You are viewing a plain text version of this content. The canonical link for it is here.
Posted to dev@beam.apache.org by Brian Hulette <bh...@google.com> on 2021/09/03 19:52:37 UTC

Re: A simpler way to define and use Java cross-language transforms

> I would hope that any IO that offers a generic SchemaIO
> interface will be trivially wrappable as an external transform.

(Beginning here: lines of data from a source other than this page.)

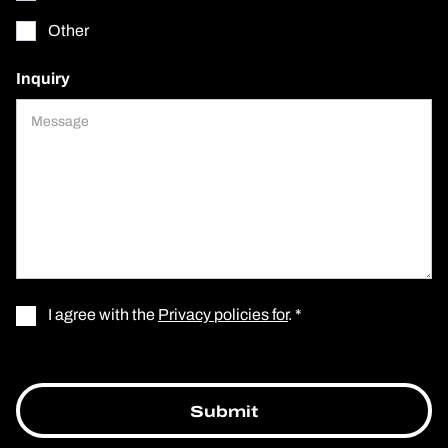
Other
Inquiry
I agree with the
Privacy policies for
. *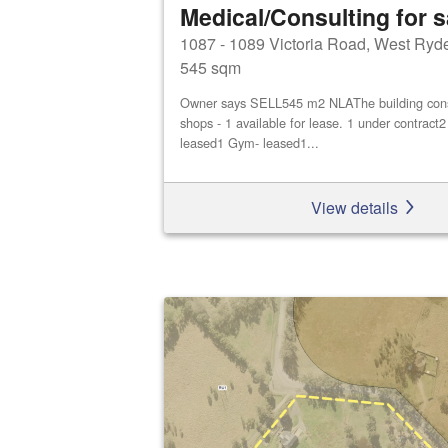
Medical/Consulting for s
1087 - 1089 Victoria Road, West Ryd
545 sqm
Owner says SELL545 m2 NLAThe building consis
shops - 1 available for lease. 1 under contract
leased1 Gym- leased1...
View details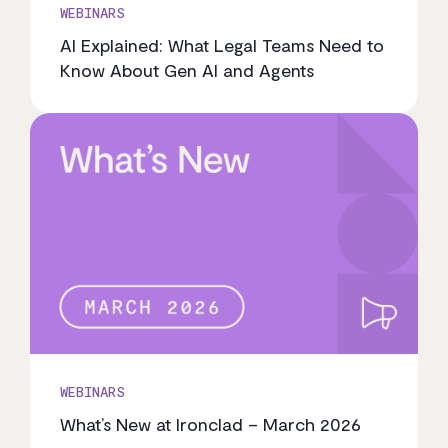
WEBINARS
AI Explained: What Legal Teams Need to
Know About Gen AI and Agents
WEBINARS
What’s New at Ironclad – March 2026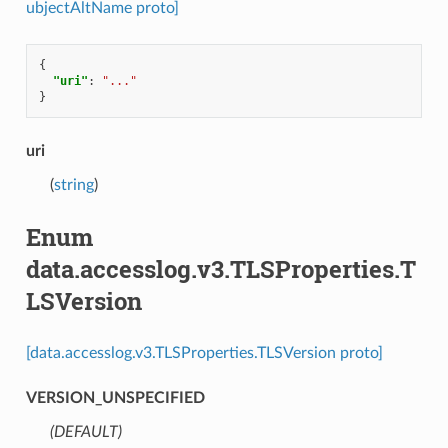
ubjectAltName proto]
{
"uri"
:
"..."
}
uri
(
string
)
Enum
data.accesslog.v3.TLSProperties.T
LSVersion
[data.accesslog.v3.TLSProperties.TLSVersion proto]
VERSION_UNSPECIFIED
(DEFAULT)
⁣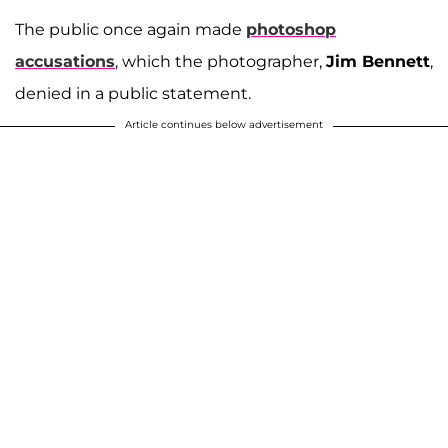
The public once again made
photoshop
accusations
, which the photographer,
Jim Bennett
,
denied in a public statement.
Article continues below advertisement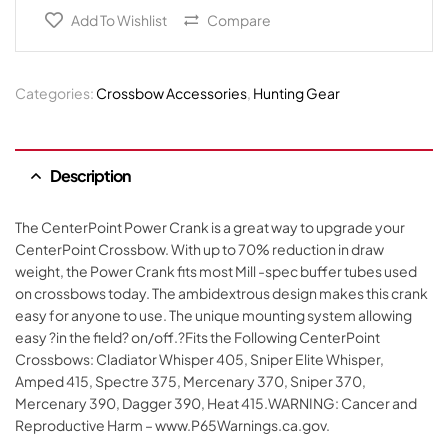
Add To Wishlist
Compare
Categories:
Crossbow Accessories
,
Hunting Gear
Description
The CenterPoint Power Crank is a great way to upgrade your
CenterPoint Crossbow. With up to 70% reduction in draw
weight, the Power Crank fits most Mill -spec buffer tubes used
on crossbows today. The ambidextrous design makes this crank
easy for anyone to use. The unique mounting system allowing
easy ?in the field? on/off.?Fits the Following CenterPoint
Crossbows: Cladiator Whisper 405, Sniper Elite Whisper,
Amped 415, Spectre 375, Mercenary 370, Sniper 370,
Mercenary 390, Dagger 390, Heat 415.WARNING: Cancer and
Reproductive Harm – www.P65Warnings.ca.gov.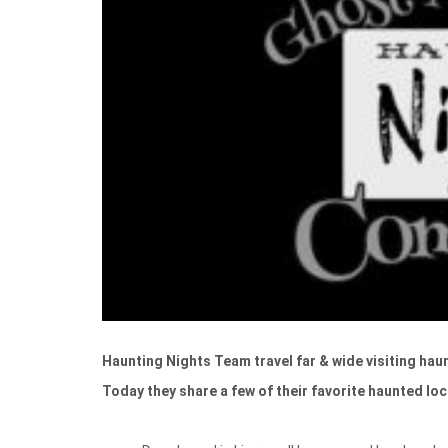
Haunting Nights Team travel far & wide visiting haun
Today they share a few of their favorite haunted lo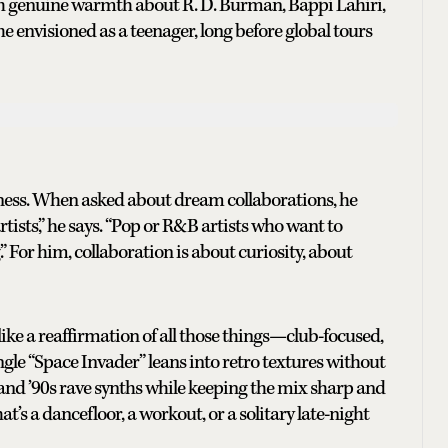
with genuine warmth about R. D. Burman, Bappi Lahiri,
 envisioned as a teenager, long before global tours
ness. When asked about dream collaborations, he
rtists,” he says. “Pop or R&B artists who want to
” For him, collaboration is about curiosity, about
e a reaffirmation of all those things—club-focused,
gle “Space Invader” leans into retro textures without
and ’90s rave synths while keeping the mix sharp and
s a dancefloor, a workout, or a solitary late-night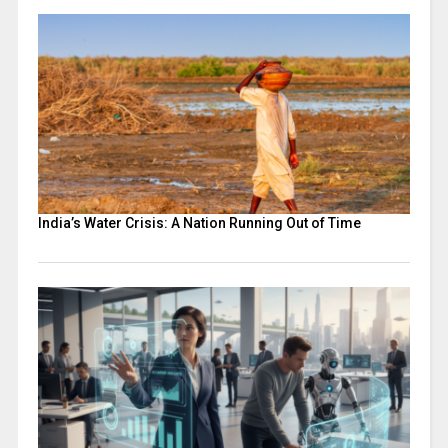
India’s Water Crisis: A Nation Running Out of Time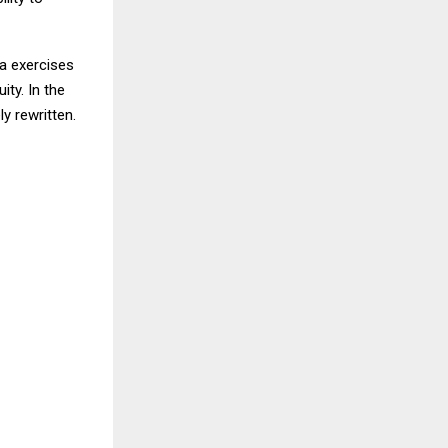
ia exercises
ity. In the
y rewritten.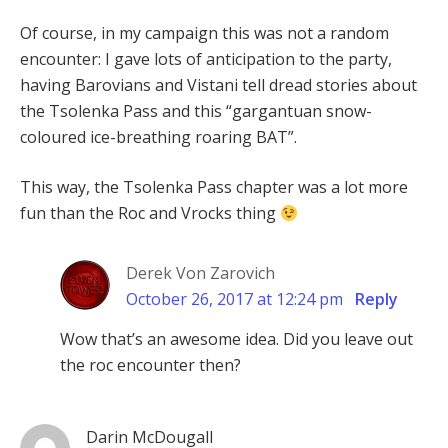
Of course, in my campaign this was not a random
encounter: I gave lots of anticipation to the party,
having Barovians and Vistani tell dread stories about
the Tsolenka Pass and this “gargantuan snow-
coloured ice-breathing roaring BAT”.
This way, the Tsolenka Pass chapter was a lot more
fun than the Roc and Vrocks thing
Derek Von Zarovich
October 26, 2017 at 12:24 pm
Reply
Wow that’s an awesome idea. Did you leave out
the roc encounter then?
Darin McDougall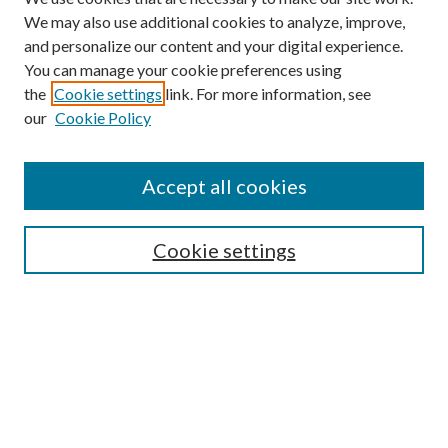
We may also use additional cookies to analyze, improve,
and personalize our content and your digital experience.
You can manage your cookie preferences using
the
Cookie settings
link. For more information, see
our
Cookie Policy
Search
Enter search terms:
Accept all cookies
Cookie settings
Select context to search:
Advanced Search
Notify me via email or
RSS
Browse
Collections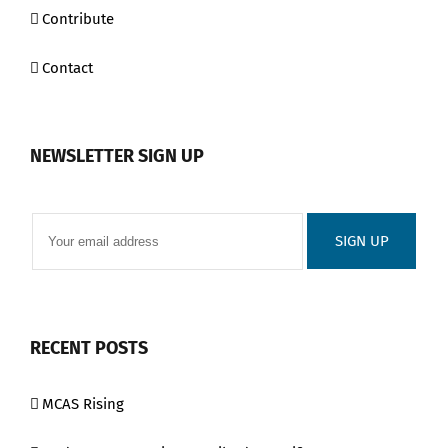
Contribute
Contact
NEWSLETTER SIGN UP
RECENT POSTS
MCAS Rising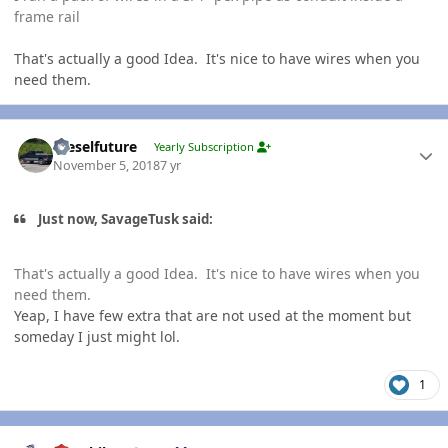
frame rail
That's actually a good Idea. It's nice to have wires when you
need them.
Author stats
Dieselfuture
Yearly Subscription
November 5, 2018
7 yr
Just now, SavageTusk said:
That's actually a good Idea. It's nice to have wires when you
need them.
Yeap, I have few extra that are not used at the moment but
someday I just might lol.
1
Author stats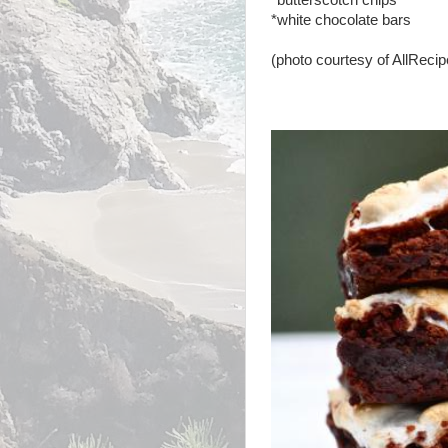
*butterscotch chips
*white chocolate bars
(photo courtesy of AllReci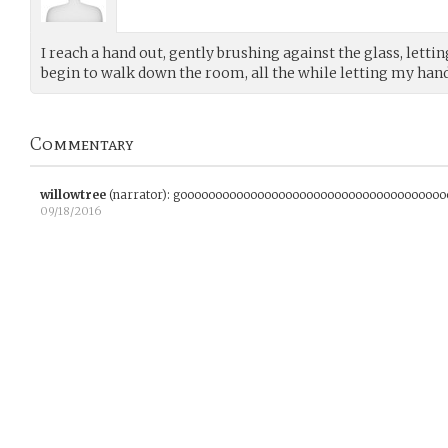
I reach a hand out, gently brushing against the glass, lettin
begin to walk down the room, all the while letting my hand
Commentary
willowtree
(narrator)
:
goooooooooooooooooooooooooooooooooooooo
09/18/2016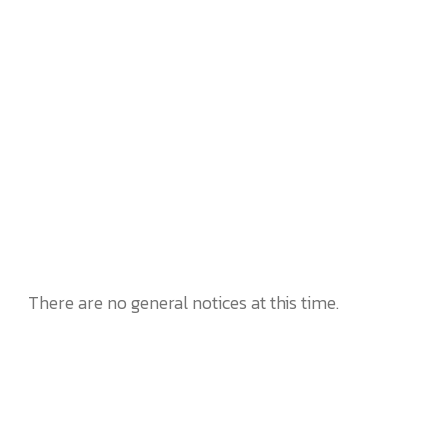
There are no general notices at this time.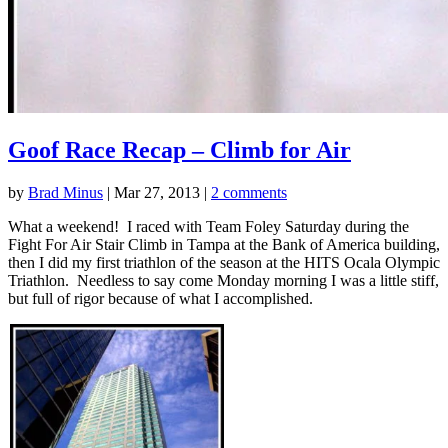
Goof Race Recap – Climb for Air
by
Brad Minus
|
Mar 27, 2013
|
2 comments
What a weekend! I raced with Team Foley Saturday during the
Fight For Air Stair Climb in Tampa at the Bank of America building,
then I did my first triathlon of the season at the HITS Ocala Olympic
Triathlon. Needless to say come Monday morning I was a little stiff,
but full of rigor because of what I accomplished.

This is a bit of an aside, but I just wanted to point out that this was a
primary goal of the initial SchemaIO project. The idea was to allow Java IO
developers to implement a single interface to make IOs usable from SQL and
from other SDKs.
To that end, Scott created ExternalSchemaIOTransformRegistrar [1] to find
SchemaIO implementations with ServiceLoader and register external
transforms for them (one for the read side and one for the write).

[1]
https://github.com/apache/beam/blob/master/sdks/java/extensions/schemaio-expansion-service/src/main/java/org/apache/beam/sdk/extensions/schemaio/expansion/ExternalSchemaIOTransformRegistrar.java

On Tue, Jul 27, 2021 at 6:28 PM Robert Bradshaw <ro...@google.com> wrote:

> On Tue, Jul 27, 2021 at 1:31 PM Chamikara Jayalath <ch...@google.com>
> wrote:
> >
> > On Tue, Jul 27, 2021 at 11:03 AM Andrew Pilloud <ap...@google.com>
> wrote:
> >>
> >> Hi Cham,
> >>
> >> Are you aware of the SchemaIO and SchemaIOProvider interfaces (and
> their design)? One of SchemaIO's goal is putting a generic interface on IOs
> so users don't have to construct wrappers for cross language use. It looks
> like this new interface can probably construct a Java SchemaIO, so it
> sounds reasonable to me. (This might be something worth testing when you
> implement it.)
> >>
> >> We are starting to add additional functionality (support for automatic
> optimizations, such as filter and project push-down). I'm not sure how this
> is going to work cross language yet, but we will probably end up adding
> metadata needed to reconstruct the transform to the portability proto.
> >
> > Went through it a bit and I think the two designs are complementary.
> Schema aware IO will allow some I/O transform authors to allow easily
> accessing transforms from a remote SDK using a SQL query while the current
> proposal makes defining/using Java transforms easier for non-Java
> programmers. I think both proposals will help reduce the barrier to entry
> for cross-language and will help make more Java transforms available to
> other SDKs.
>
> SQL benefits from being able to declare an IO in textual form.
> Cross-language seeks to establish a standard to describe an IO in a
> language-agnostic form. At their core is the desire to be able to
> instantiate an IO based on a name (which is likely linked to an
> implementation via a registrar) and a set of named parameters of
> "basic" type. I would hope that any IO that offers a generic SchemaIO
> interface will be trivially wrappable as an external transform.
>
> I do agree, however, that this external transform is more general than
> just IOs and transforms accepting/providing Row types.
>